Mustinya yang masuk penjara ya yang ngasih rating dong.....

Anonim mengatakan...

wah...klo ini ingetnya...kode buntut...tetanggaku langganan gara-gara kode SDSB itu...hehhehe...

Unknown mengatakan...

Sayangnya, kata penunjuk waktu "tahun lalu", "lima tahun lalu", dan sebagainya membuat tidak nyaman saat membaca, terlebih saat kita tidak tahu, titik waktu mana yang dimaksud "saat ini". 1986 atau berapa? Apalagi di bagian akhir ada penjelasan bahwa Monitor mati muda tahun 1990. Kemudian, sekedar info: Monitor dibredel tahun 1990 karena memuat hasil angket 100 pemimpin terbaik dunia menurut pembaca. Arswendo menempatkan Nabi Muhammad di urutan pertama, dengan persentase sekitar 30-an persen. Pada urutan tersebut, juga ada Ronald Reagan, Soekarno, dan Gorbachev dari Uni Sovyet, dan JESUS KRISTUS! Daftar ini yang dianggap sebagai penistaan terhadap agama karena pencantuman nabi Muhammad dianggap menyetarakan Nabi dengan pemimpin lain yang dianggap kafir. Ini menjadi polemik karena tokoh agama Islam seperti Gus Dur dan Amin Rais justru tidak sependapat dan mendukung daftar 100 pemimpin terbaik versi Monitor. Sementara MUI memprotes, dan itu yang dijadikan senjata untuk membredel Monitor. Tapi itu hanya alasan rezim Soeharto, karena alasan sebenarnya terletak pada pemberitaan ttg perselingkuhan artis dengan pejabat dan berita kasus penyerangan seks terhadap lelaki yang dilakukan oleh Menparpostel Joop Ave.
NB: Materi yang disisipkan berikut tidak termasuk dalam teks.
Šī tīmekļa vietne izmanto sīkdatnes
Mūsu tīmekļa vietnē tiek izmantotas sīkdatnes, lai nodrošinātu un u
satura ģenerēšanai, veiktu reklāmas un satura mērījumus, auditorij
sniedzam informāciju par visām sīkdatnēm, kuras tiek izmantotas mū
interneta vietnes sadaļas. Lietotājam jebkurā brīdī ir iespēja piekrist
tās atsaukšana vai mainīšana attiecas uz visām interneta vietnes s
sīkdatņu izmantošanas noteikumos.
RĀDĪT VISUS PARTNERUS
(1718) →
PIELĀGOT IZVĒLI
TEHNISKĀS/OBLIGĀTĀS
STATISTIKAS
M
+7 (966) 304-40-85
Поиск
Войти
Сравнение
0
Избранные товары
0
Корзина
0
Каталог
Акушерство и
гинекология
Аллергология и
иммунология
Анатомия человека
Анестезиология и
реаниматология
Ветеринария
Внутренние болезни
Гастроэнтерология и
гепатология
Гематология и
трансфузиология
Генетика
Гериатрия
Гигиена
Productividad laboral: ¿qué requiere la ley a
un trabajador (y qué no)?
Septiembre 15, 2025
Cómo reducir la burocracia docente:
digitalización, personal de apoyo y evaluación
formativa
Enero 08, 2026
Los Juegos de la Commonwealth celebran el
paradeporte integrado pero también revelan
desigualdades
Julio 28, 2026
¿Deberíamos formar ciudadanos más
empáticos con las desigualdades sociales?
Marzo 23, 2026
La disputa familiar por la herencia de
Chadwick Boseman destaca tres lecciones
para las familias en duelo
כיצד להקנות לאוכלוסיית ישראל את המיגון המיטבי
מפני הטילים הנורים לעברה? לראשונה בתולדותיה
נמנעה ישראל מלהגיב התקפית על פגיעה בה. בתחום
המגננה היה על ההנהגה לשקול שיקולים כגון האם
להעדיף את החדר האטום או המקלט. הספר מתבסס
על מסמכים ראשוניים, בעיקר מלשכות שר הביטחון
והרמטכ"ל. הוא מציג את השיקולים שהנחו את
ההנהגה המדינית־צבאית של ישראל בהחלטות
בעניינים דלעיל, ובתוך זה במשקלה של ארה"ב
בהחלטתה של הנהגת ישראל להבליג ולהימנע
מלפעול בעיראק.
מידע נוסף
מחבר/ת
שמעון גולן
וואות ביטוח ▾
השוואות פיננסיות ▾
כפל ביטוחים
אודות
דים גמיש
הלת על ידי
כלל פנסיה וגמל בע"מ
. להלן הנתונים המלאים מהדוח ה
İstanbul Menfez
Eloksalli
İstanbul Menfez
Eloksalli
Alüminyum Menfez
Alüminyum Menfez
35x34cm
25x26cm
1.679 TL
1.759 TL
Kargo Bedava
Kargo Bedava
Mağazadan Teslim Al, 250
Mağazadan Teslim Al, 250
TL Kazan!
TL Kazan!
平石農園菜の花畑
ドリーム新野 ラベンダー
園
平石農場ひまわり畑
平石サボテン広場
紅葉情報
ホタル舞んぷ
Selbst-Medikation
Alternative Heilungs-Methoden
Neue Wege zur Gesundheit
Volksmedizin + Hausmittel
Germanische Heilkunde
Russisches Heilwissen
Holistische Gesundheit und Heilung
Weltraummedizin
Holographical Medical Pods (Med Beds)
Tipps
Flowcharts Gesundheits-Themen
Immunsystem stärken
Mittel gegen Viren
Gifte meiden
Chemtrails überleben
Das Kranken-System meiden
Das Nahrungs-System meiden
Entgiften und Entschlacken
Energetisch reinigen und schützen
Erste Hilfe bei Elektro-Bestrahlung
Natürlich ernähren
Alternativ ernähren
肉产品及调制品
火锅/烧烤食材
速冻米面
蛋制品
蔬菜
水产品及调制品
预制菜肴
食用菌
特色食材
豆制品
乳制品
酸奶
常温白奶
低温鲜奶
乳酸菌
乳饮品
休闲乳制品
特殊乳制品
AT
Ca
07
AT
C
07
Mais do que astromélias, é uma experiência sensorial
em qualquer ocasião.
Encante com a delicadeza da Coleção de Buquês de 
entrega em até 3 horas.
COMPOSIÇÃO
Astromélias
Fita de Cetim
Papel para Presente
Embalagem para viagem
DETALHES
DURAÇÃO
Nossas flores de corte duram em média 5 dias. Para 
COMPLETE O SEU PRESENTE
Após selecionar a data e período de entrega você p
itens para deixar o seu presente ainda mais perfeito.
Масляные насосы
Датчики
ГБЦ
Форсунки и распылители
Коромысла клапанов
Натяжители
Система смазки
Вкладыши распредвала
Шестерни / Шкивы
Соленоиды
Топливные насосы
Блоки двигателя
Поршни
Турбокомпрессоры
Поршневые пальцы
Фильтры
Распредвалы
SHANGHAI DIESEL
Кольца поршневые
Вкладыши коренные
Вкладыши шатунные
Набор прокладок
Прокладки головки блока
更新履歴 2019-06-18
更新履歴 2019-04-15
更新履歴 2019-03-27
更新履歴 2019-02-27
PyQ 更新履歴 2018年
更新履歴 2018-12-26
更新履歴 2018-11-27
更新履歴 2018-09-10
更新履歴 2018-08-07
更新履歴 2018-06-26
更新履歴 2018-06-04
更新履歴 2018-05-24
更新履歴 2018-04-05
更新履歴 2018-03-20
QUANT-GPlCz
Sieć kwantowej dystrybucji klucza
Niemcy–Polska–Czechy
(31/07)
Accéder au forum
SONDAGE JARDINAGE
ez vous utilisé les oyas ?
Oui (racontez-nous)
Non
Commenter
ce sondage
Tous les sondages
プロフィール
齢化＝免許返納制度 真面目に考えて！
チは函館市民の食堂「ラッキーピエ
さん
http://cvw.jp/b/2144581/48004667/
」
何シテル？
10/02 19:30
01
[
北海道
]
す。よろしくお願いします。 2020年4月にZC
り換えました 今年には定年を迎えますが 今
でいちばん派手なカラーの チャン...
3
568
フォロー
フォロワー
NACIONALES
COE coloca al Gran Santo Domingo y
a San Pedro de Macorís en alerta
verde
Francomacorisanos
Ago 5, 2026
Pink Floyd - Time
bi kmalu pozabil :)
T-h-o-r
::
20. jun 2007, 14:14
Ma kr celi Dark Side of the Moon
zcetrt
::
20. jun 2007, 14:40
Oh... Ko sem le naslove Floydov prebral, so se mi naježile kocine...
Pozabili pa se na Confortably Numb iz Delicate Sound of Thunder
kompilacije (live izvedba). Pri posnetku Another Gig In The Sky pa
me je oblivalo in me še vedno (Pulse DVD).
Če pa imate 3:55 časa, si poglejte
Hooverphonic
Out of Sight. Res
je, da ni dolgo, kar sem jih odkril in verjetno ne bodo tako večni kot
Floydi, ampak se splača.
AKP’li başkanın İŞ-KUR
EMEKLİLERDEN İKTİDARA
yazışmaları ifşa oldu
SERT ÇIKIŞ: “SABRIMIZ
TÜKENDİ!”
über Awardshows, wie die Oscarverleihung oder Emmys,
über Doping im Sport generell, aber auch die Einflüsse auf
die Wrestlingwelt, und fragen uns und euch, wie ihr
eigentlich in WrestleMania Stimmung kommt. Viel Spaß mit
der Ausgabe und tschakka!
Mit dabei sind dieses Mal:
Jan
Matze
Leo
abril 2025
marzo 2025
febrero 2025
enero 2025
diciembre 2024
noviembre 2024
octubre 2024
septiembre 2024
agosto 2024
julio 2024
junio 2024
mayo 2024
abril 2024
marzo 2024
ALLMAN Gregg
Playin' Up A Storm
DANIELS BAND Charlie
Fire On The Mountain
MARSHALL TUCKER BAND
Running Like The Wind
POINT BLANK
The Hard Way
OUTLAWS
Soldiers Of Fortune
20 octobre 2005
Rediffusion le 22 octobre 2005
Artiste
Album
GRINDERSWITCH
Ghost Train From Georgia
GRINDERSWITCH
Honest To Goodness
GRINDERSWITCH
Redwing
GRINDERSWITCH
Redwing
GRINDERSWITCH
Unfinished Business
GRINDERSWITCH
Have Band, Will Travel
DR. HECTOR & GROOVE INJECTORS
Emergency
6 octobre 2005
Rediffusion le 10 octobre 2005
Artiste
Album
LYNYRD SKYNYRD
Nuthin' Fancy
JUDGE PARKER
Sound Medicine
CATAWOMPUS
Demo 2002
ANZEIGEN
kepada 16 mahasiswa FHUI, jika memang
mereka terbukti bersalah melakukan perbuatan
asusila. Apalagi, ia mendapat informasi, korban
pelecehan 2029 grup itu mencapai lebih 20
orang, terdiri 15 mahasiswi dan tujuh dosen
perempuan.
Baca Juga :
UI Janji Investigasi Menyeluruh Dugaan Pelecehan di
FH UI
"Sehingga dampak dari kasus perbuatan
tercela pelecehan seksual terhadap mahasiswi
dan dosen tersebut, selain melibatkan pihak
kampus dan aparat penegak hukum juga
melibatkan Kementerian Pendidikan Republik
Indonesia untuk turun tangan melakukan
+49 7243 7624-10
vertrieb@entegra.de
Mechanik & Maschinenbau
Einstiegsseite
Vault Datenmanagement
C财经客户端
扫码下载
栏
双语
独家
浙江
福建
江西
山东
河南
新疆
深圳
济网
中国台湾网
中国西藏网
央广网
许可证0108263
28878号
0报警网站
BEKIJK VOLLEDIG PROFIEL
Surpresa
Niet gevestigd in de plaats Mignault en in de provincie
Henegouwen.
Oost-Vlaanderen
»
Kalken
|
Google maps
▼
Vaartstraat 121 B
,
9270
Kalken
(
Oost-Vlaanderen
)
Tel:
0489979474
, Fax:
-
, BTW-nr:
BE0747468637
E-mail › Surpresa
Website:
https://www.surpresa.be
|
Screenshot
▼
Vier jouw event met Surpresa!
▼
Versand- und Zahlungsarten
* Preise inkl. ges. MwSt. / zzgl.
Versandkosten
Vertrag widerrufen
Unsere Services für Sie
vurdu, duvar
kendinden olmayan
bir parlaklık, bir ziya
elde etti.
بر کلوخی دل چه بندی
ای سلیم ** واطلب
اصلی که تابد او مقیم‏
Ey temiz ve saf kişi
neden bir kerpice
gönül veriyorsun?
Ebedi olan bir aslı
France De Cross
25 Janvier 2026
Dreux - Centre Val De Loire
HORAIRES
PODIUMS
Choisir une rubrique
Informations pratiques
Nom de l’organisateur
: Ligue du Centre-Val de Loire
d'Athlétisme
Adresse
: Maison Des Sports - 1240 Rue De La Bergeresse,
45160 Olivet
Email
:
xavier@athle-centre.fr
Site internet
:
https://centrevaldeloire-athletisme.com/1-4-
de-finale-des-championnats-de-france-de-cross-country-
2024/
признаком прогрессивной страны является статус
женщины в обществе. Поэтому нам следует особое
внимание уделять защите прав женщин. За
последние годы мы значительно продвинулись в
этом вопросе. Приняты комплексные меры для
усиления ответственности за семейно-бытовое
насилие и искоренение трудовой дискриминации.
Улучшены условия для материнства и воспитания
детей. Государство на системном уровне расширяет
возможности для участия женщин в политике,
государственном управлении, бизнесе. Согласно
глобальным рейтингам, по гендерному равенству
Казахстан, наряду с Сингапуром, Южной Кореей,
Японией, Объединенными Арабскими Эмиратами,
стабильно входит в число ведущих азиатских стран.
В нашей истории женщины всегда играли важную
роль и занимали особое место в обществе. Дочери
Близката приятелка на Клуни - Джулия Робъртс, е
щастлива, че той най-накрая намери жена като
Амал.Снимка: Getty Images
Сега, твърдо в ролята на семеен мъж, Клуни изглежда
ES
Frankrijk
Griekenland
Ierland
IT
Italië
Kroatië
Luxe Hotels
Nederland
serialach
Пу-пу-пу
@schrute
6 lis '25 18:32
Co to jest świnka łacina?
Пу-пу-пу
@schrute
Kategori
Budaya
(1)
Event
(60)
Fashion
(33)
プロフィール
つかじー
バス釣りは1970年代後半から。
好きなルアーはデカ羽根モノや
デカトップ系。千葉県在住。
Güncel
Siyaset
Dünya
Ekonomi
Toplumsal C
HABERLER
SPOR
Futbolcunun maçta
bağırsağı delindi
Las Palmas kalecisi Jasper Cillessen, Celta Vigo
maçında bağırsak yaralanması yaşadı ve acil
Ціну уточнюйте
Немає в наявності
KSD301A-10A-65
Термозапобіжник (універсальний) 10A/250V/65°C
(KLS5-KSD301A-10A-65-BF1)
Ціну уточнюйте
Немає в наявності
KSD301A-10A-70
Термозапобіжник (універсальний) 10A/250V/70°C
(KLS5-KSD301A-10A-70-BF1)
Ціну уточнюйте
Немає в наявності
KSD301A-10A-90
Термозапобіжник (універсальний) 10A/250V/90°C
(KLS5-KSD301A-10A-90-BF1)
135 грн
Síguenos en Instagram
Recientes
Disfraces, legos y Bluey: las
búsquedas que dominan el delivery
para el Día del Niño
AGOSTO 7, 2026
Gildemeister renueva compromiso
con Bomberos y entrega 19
Berita itu muncul tahun 1989.

Altagracia mengatakan...

Waktu kelas 1 SD pada 1987 aku sudah baca ini, dan aku keliru memahami tulis kecil di cover menjadi begini: Isi di luar,,, tanggungjawab percetakan

BELAJAR BAHASA mengatakan...

sayang kurang teliti

BELAJAR BAHASA mengatakan...

artikel menarik, komentar juga ya ke blog saya www.belajarbahasaasing.com

Rooswati mengatakan...

Aku ingat sekali waktu baca ini aku masih kelas 3 SD. Waktu itu tabloid ini sangat terkenal dan banyak yang suka.